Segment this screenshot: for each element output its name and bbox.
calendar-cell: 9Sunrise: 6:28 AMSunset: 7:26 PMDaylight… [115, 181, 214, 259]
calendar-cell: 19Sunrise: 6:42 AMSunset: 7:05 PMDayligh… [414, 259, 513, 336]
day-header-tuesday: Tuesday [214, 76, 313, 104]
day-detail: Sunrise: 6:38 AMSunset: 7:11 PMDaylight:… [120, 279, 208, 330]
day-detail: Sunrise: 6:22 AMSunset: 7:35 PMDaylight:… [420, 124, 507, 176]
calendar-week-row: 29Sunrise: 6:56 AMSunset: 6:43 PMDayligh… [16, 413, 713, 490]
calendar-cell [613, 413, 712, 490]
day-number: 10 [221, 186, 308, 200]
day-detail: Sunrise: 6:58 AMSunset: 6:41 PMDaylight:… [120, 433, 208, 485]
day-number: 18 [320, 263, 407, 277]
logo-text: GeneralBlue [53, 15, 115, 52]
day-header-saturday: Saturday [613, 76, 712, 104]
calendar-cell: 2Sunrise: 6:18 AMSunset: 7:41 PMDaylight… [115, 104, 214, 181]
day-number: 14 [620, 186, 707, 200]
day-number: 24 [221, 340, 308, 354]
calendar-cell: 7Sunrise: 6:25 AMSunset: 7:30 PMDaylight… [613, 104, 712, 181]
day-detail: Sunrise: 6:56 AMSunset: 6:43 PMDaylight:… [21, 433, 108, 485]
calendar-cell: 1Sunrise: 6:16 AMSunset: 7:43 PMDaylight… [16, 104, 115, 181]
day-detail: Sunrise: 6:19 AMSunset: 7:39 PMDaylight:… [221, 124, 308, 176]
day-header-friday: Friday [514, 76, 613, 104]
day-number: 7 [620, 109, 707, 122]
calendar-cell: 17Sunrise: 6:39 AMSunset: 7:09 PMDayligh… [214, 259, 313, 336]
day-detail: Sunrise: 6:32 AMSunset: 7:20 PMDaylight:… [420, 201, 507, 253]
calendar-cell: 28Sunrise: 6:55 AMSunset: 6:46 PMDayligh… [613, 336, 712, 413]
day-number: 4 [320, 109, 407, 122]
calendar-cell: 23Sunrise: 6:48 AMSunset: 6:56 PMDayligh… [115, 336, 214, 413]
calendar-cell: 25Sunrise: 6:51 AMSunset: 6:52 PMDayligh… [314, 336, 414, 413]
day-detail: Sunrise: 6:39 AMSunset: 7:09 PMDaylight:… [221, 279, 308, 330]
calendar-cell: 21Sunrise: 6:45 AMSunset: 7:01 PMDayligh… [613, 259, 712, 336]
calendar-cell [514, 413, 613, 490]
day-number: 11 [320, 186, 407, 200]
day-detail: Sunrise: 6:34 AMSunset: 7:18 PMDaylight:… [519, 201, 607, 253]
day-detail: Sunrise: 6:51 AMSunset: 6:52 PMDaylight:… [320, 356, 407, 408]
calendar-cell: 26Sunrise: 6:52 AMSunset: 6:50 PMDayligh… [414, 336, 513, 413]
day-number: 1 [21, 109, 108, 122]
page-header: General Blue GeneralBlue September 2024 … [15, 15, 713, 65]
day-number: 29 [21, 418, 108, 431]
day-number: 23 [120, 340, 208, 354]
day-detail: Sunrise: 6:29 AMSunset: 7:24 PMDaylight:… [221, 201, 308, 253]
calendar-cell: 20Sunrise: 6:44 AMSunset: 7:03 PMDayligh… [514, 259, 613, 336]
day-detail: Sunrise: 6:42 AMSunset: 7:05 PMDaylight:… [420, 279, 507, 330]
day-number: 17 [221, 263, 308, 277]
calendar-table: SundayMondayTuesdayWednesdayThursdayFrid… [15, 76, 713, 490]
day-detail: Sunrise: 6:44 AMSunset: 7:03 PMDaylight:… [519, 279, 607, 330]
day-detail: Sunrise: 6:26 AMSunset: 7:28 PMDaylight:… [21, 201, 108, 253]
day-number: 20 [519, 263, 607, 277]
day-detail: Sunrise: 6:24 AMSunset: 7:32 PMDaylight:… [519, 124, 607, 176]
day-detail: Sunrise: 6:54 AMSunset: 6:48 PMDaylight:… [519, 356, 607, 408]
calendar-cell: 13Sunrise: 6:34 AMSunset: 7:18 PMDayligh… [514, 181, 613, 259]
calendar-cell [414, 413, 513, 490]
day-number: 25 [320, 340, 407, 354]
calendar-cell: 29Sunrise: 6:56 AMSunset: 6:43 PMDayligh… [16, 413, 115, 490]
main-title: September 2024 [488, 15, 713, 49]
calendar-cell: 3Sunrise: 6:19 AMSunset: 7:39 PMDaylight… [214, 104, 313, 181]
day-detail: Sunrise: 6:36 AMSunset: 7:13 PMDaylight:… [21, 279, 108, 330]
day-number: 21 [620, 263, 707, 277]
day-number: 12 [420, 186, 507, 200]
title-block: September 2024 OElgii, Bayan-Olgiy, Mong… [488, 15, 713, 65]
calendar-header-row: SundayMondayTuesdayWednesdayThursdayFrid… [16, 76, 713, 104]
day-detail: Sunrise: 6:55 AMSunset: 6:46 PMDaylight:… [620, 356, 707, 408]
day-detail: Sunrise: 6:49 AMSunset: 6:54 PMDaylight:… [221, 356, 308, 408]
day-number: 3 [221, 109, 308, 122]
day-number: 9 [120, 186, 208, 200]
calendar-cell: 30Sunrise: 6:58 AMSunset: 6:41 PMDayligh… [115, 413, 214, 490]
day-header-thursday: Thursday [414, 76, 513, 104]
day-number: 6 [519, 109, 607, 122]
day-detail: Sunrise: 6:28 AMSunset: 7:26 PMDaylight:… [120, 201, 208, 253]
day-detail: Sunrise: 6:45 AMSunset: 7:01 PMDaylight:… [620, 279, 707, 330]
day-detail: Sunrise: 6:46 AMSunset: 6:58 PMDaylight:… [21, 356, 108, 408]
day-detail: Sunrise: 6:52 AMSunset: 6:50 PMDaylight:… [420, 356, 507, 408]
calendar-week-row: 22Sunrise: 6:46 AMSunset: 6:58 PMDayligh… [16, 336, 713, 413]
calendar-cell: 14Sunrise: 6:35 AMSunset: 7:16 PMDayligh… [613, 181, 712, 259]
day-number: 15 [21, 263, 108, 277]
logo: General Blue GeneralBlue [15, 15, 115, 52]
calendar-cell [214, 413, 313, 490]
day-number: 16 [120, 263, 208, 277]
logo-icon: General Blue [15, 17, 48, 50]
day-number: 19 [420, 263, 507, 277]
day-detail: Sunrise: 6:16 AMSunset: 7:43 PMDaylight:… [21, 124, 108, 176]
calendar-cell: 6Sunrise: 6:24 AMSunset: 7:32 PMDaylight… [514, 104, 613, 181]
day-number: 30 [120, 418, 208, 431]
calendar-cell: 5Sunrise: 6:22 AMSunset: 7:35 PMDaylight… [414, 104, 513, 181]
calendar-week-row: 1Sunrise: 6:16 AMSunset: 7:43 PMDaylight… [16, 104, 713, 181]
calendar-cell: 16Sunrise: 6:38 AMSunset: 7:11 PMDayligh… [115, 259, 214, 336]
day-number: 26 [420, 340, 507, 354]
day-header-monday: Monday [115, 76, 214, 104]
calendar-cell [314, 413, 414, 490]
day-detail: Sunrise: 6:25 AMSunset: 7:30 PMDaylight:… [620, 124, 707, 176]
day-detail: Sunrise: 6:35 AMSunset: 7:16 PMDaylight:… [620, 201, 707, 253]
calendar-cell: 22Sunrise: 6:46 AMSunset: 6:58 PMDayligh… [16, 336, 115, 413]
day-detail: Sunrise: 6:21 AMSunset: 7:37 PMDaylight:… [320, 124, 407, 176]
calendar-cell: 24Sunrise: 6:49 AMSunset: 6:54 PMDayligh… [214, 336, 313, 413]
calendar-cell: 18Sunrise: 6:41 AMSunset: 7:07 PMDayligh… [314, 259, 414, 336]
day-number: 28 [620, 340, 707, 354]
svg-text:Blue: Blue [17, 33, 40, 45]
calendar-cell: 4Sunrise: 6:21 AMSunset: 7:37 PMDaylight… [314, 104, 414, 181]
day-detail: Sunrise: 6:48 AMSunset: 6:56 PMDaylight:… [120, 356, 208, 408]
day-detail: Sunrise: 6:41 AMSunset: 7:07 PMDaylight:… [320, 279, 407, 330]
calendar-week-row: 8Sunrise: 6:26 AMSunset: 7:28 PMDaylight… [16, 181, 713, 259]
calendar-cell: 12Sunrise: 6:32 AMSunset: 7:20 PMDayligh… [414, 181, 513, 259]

● ● ● ● ●

Copy out, from the listing above, every line that contains the word "text".

logo-text: GeneralBlue [53, 15, 115, 52]
svg-text:Blue: Blue [17, 33, 40, 45]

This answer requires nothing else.